CalChamber policy advocates are continuing end-of-session pressure to minimize potential damage from harmful legislative measures as they head to the Assembly and Senate floors for final votes.
In the final week of the legislative session, these priority bills are front and center of CalChamber’s advocacy efforts:
• SB 399 (Wahab; D-Hayward) Even with amendments adopted by the Assembly Appropriations Committee, SB 399 remains deeply flawed. The bill chills employer speech regarding religious and political matters, including unionization. It is likely unconstitutional under the First Amendment and preempted by the National Labor Relations Act. Job Killer 2023
• SB 1047 (Wiener; D-San Francisco) Requires frontier AI developers to make a “positive safety determination” before initiating training of a covered model, among other things, subject to harsh penalties that include criminal penalties. Creates significant uncertainty for businesses due to vague, overbroad, impractical, and at times infeasible, standards, requirements, and definitions. Focuses almost exclusively on creating developer liability for failing to foresee and block any and all conceivable uses of a model that might do harm — even if a third party abuses the model. As a consequence of these flaws, the proposal deters open-source development, undermines technological innovation and our economy. It also imposes unreasonable requirements on operators of computing clusters, including a requirement to predict if a prospective customer “intends to utilize the computing cluster to deploy a covered model” and to implement a “kill switch” to enact a full shutdown in the event of an emergency. Establishes a totally new regulatory body, the “Frontier Model Division,” within the Department of Technology, with an ambiguous and ambitious preview.

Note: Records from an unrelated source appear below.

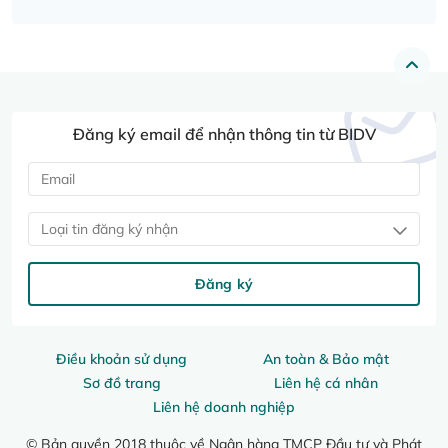
Đăng ký email để nhận thông tin từ BIDV
Loại tin đăng ký nhận
Đăng ký
Điều khoản sử dụng
An toàn & Bảo mật
Sơ đồ trang
Liên hệ cá nhân
Liên hệ doanh nghiệp
© Bản quyền 2018 thuộc về Ngân hàng TMCP Đầu tư và Phát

• SB 1446 (Smallwood-Cuevas; D-Los Angeles) Use of Technology in Grocery and Retail Stores. Overly prescriptive mandate narrowing the use of self-checkout stations that will frustrate customers and increase costs to retailers and requires stores to notify all workers and the public any time they choose to utilize new technology. Has been assigned to the Assembly Rules Committee to allow the bill’s sponsors to work on changes.
• AB 3211 (Wicks; D-Oakland) AI Watermarks. Places very prescriptive and technologically infeasible requirements on AI developers, large online platforms and camera/recording device manufacturers to incorporate a brand-new technology that is still developing. What this technology is currently capable of changes basically every month. For example, just a couple months ago, there wasn’t a program that can watermark text, making the bill’s requirements to do so impossible to comply with. Currently, one company is seemingly closer to having that technology, but the technology is not yet fully reliable, raising serious competition concerns around entrenching market leaders. When violations invariably occur, companies face significant penalties under this bill.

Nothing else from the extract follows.